Increased social media usage in Arab region is enabling citizen engagement for better government services
While the public sector in a majority of Arab countries continues to suffer from mounting deficiencies in terms of quality, efficiency and accessibility of government service, the continued growth of social media penetration in the Arab region is increasing the potential for governments to engage citizen on enhancing public services.
Under the title ‘Citizen Engagement and Public Services in the Arab World: The Potential of Social Media’, the sixth edition of the Arab Social Media Report series was launched today by the Governance and Innovation Program at the Mohammed Bin Rashid School of Government.
In addition to analyzing patterns, demographic breakdowns and usage trends of key social media platforms across the Arab world, the report studies the influence of social media on reforming and reshaping the delivery of government services, based on a regional survey conducted among several thousand participants across the Arab world.
The report revealed that Arabs have positive attitudes towards getting engaged by government through social media for public service design and delivery.As part of the findings of the survey, 55% of the respondents said they strongly support the government’s use of social media for the design and delivery of public services. Respondents also agreed that social media facilitates better accessibility to government entities and public sector officials.
However, according to the report findings, social media is still used in the Arab region as a one-way information source for the majority of those who utilize it to interact with government. Only 2% of the respondents reported visiting official social media pages or using their personal social media accounts for sourcing information on public services. Of the 63% who do utilize government social media pages, 74%only use it to access information on government services and entities, while giving feedback, sending complaints or new ideas to government ranked lower.
Fadi Salem, Director of the Governance and Innovation Program at the Mohammed Bin Rashid School of Government, and co-author of the report, said: “We are still in a beginning of an era where technology is empowering the public and allowing for collaboration opportunities between government and society. With around 82 million Facebook users and 5.8 million active Twitter users in the Arab world today, more than22 percent of Arabs are actively using social media platforms in innovative ways.”
Additionally, the report findings suggests that increased connectivity, coupled with the low levels of quality and accessibility of public services in the region prompted many civil society structures to utilize social media tools to fill gaps in service delivery.”Social media is providing a growing space for the ‘3rd sector’ in many Arab countries. Around 42% of respondents in our research said that civic organizations in their country were using social media to deliver some services that the government was not providing. This not only highlights the disruptive nature of new informational flows facilitated by social media tools, but also the relatively low levels of trust between government and society”, Salem added.

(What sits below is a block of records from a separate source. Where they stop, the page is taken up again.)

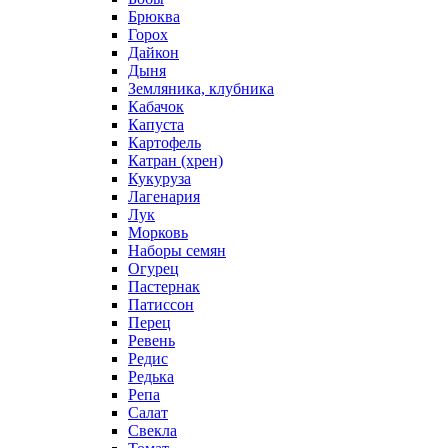
Брюква
Горох
Дайкон
Дыня
Земляника, клубника
Кабачок
Капуста
Картофель
Катран (хрен)
Кукуруза
Лагенария
Лук
Морковь
Наборы семян
Огурец
Пастернак
Патиссон
Перец
Ревень
Редис
Редька
Репа
Салат
Свекла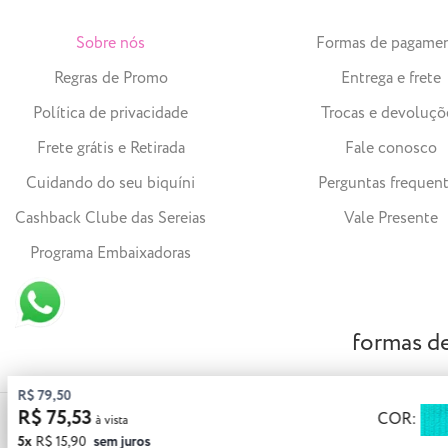
Sobre nós
Formas de pagame
Regras de Promo
Entrega e frete
Política de privacidade
Trocas e devoluçõ
Frete grátis e Retirada
Fale conosco
Cuidando do seu biquíni
Perguntas frequen
Cashback Clube das Sereias
Vale Presente
Programa Embaixadoras
formas d
R$ 79,50
R$ 75,53
COR:
© 2023 Solar Bikinis - CNPJ: 25.450.175/0001-21 | Todos os direitos 
5x
R$ 15,90
sem juros
Agronômica - Florianópolis - SC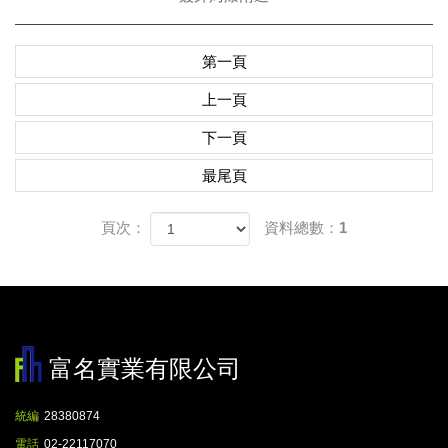
第一頁
上一頁
下一頁
最尾頁
頁次：
資料總數：1
富名實業有限公司
統編
28380874
電話
02-22117070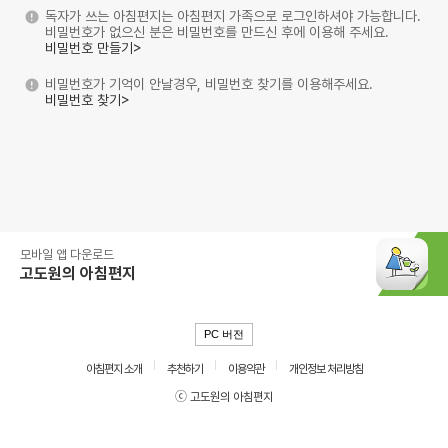
독자가 쓰는 아침편지는 아침편지 가족으로 로그인하셔야 가능합니다.
비밀번호가 없으신 분은 비밀번호를 만드신 후에 이용해 주세요.
비밀번호 만들기>
비밀번호가 기억이 안날경우, 비밀번호 찾기를 이용해주세요.
비밀번호 찾기>
모바일 앱 다운로드
고도원의 아침편지
PC 버전
아침편지 소개
추천하기
이용약관
개인정보 처리방침
ⓒ 고도원의 아침편지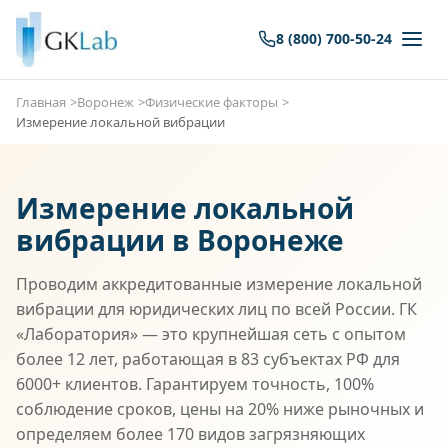
8 (800) 700-50-24
Главная
Воронеж
Физические факторы
Измерение локальной вибрации
Измерение локальной
вибрации в Воронеже
Проводим аккредитованные измерение локальной
вибрации для юридических лиц по всей России. ГК
«Лаборатория» — это крупнейшая сеть с опытом
более 12 лет, работающая в 83 субъектах РФ для
6000+ клиентов. Гарантируем точность, 100%
соблюдение сроков, цены на 20% ниже рыночных и
определяем более 170 видов загрязняющих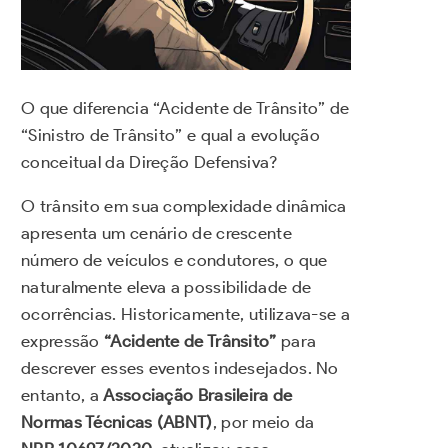
O que diferencia “Acidente de Trânsito” de
“Sinistro de Trânsito” e qual a evolução
conceitual da Direção Defensiva?
O trânsito em sua complexidade dinâmica
apresenta um cenário de crescente
número de veículos e condutores, o que
naturalmente eleva a possibilidade de
ocorrências. Historicamente, utilizava-se a
expressão
“Acidente de Trânsito”
para
descrever esses eventos indesejados. No
entanto, a
Associação Brasileira de
Normas Técnicas (ABNT)
, por meio da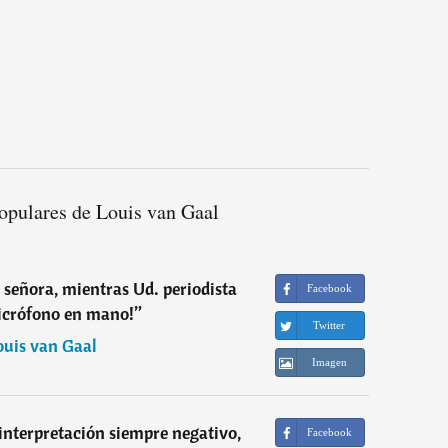
opulares de Louis van Gaal
u señora, mientras Ud. periodista
Facebook
icrófono en mano!
”
Twitter
ouis van Gaal
Imagen
 interpretación siempre negativo,
Facebook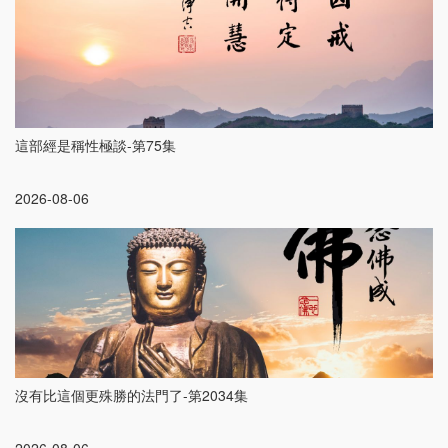
這部經是稱性極談-第75集
2026-08-06
沒有比這個更殊勝的法門了-第2034集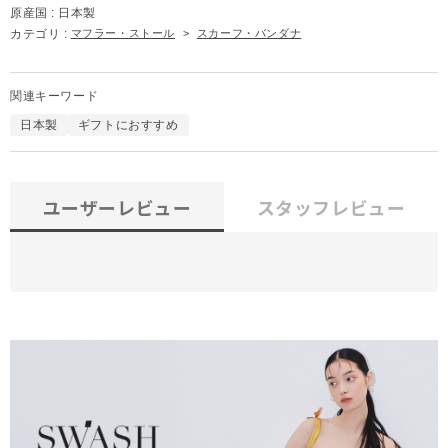
原産国 :
日本製
カテゴリ :
マフラー・ストール
>
スカーフ・バンダナ
関連キーワード
日本製
ギフトにおすすめ
ユーザーレビュー
スタッフレビュー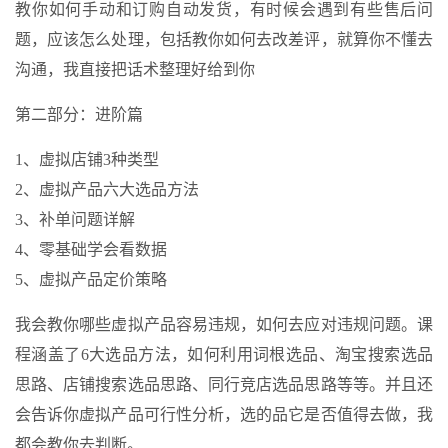
教你如何手动和订购自动发货，有时候会遇到有些售后问
题，应该怎么处理，包括教你如何去改差评，就算你不懂去
沟通，我直接把话术整理好给到你
第二部分：进阶篇
1、虚拟店铺3种类型
2、虚拟产品六大选品方法
3、补单问题详解
4、零基础学会看数据
5、虚拟产品定价策略
我会教你哪些虚拟产品容易违规，如何去应对违规问题。课
程涵盖了6大选品方法，如何利用词根选品、淘宝搜索选品
思路、店铺搜索选品思路、同行竞店选品思路等等。并且还
会告诉你虚拟产品可行性分析，选的品它是否值得去做，我
都会教你去判断。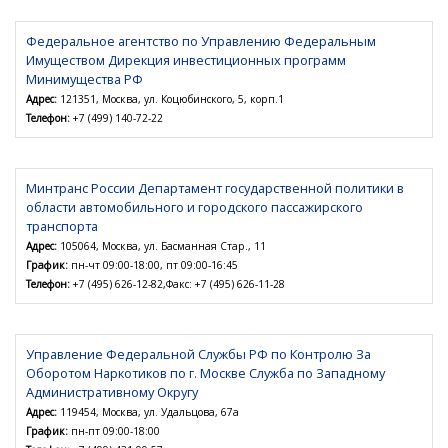
Федеральное агентство по Управлению Федеральным
Имуществом Дирекция инвестиционных программ
Минимущества РФ
Адрес:
121351, Москва, ул. Коцюбинского, 5, корп.1
Телефон:
+7 (499) 140-72-22
Минтранс России Департамент государственной политики в
области автомобильного и городского пассажирского
транспорта
Адрес:
105064, Москва, ул. Басманная Стар., 11
График:
пн-чт 09:00-18:00, пт 09:00-16:45
Телефон:
+7 (495) 626-12-82,Факс: +7 (495) 626-11-28
Управление Федеральной Службы РФ по Контролю За
Оборотом Наркотиков по г. Москве Служба по Западному
Административному Округу
Адрес:
119454, Москва, ул. Удальцова, 67а
График:
пн-пт 09:00-18:00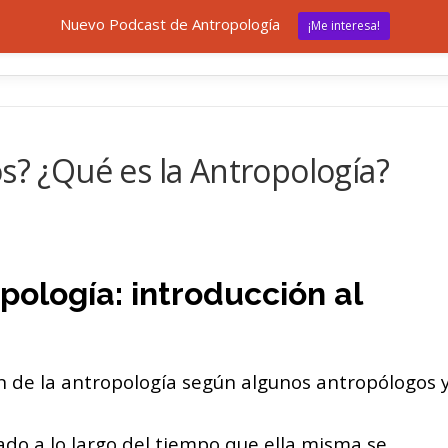
Nuevo Podcast de Antropología
¡Me interesa!
🎓 UNED
🗿 ANTROPOLOGÍA
🎙 ANTRÓPODAS
📚
os? ¿Qué es la Antropología?
opología: introducción al
ón de la antropología según algunos antropólogos 
jado a lo largo del tiempo que ella misma se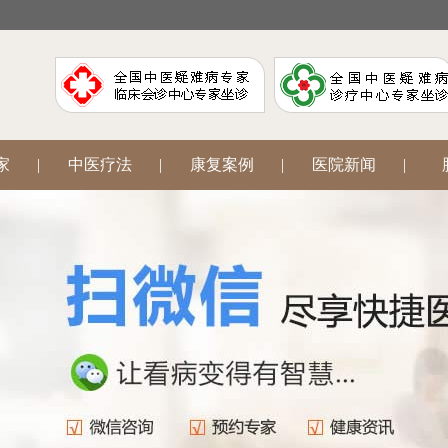
家
|
中医疗法
|
康复案例
|
医院新闻
|
阳
|
腋臭狐臭
|
中医妇科
|
网上挂号
|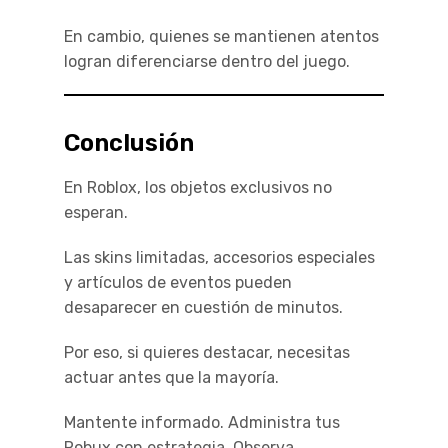
En cambio, quienes se mantienen atentos
logran diferenciarse dentro del juego.
Conclusión
En Roblox, los objetos exclusivos no
esperan.
Las skins limitadas, accesorios especiales
y artículos de eventos pueden
desaparecer en cuestión de minutos.
Por eso, si quieres destacar, necesitas
actuar antes que la mayoría.
Mantente informado. Administra tus
Robux con estrategia. Observa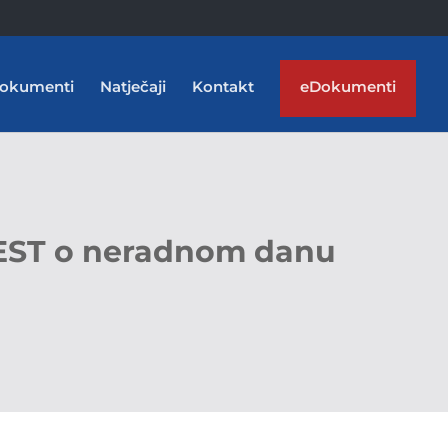
okumenti
Natječaji
Kontakt
eDokumenti
EST o neradnom danu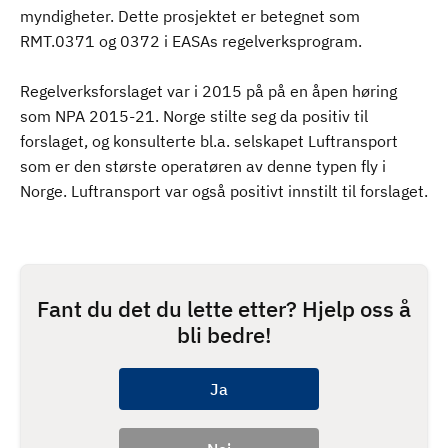
myndigheter. Dette prosjektet er betegnet som
RMT.0371 og 0372 i EASAs regelverksprogram.
Regelverksforslaget var i 2015 på på en åpen høring
som NPA 2015-21. Norge stilte seg da positiv til
forslaget, og konsulterte bl.a. selskapet Luftransport
som er den største operatøren av denne typen fly i
Norge. Luftransport var også positivt innstilt til forslaget.
Fant du det du lette etter? Hjelp oss å
bli bedre!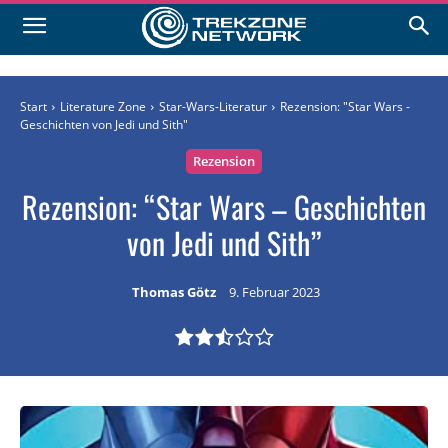
Start
Literature Zone
Star-Wars-Literatur
Rezension: "Star Wars -
Geschichten von Jedi und Sith"
Rezension
Rezension: “Star Wars – Geschichten
von Jedi und Sith”
Thomas Götz
9. Februar 2023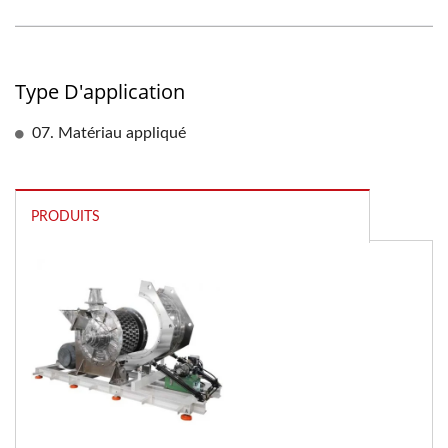
Type D'application
07. Matériau appliqué
PRODUITS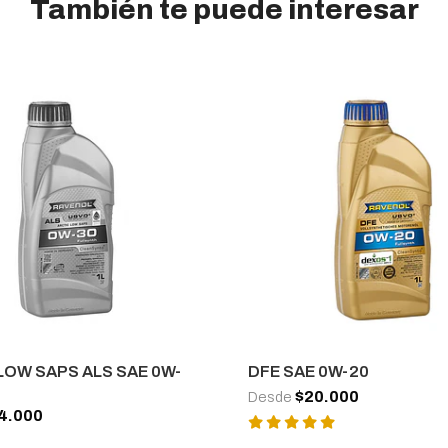
También te puede interesar
LOW SAPS ALS SAE 0W-
DFE SAE 0W-20
$20.000
Desde
4.000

Growth of social media usage in Arab world has been consistently strong, with the number of users in 2014 increasing by a whopping 49% on Facebook, 54% on Twitter and 79% on LinkedIn since May 2013. Analyzing demographics, the report reveals that the UAE has the highest rate among Arab countries in terms of LinkedIn penetration at 22.4%, while Qatar climbed to first place in Facebook penetration with 61% of its population using Facebook, followed closely by the UAE with 58%. On Twitter, Saudi Arabia has 40% of all Arab active users, however, Kuwait enjoys the highest penetration rate with 11.4% of its population active on the microblogging platform.
Racha Mourtada, Research Associate with the Governance and Innovation Program and co-author of the report, said: “Our research shows that social media in the Arab world is dominated by young men under 30, with only 1 in 3 social media users in the region being a woman. Given this young tech-savvy population many governments in the Arab world have come to realize the importance of proactively engaging citizens in finding innovative ways of delivering public services that are inclusive, citizen-centric, responsive and cost-effective.Respondents in our survey agreed that engagement through social media for service delivery presented benefits such as increased service accessibility, improved quality of services, inclusiveness and reduced costs. They also indicated a need to increase government responsiveness to citizens’ feedback on social media platforms, in order to encourage citizen trust in and utilization of these channels.”
The sixth Arab Social Media Report, which is available for download at http://www.arabsocialmediareport.comis the latest of the series spearheaded by the Governance and Innovation Program at the Mohammed Bin Rashid School of Government. This edition also reveals that Twitter users in the Arab region generated more than 533 million tweets in March 2014. It additionally states that the number of LinkedIn users in Arab countries increased from 4.7 million to 8.4 million during the past year. Meanwhile, Arabic language continues to be the fastest growing language on different social media platforms, with Arabic tweets generated standing at 75% of total tweets in the region in March 2014.
The Governance and Innovation Program at Mohammed Bin Rashid School of Government conducts research projects focusing on policies for government innovation and development through leveraging information technologies in the Arab states. The program’s agenda includes policy and scholarly research, policy advisory and regional development activities. It aims to support policy makers for advancing participatory, inclusive and transparent government models, and enable more responsive and efficient governance through effective adoption of information technologies.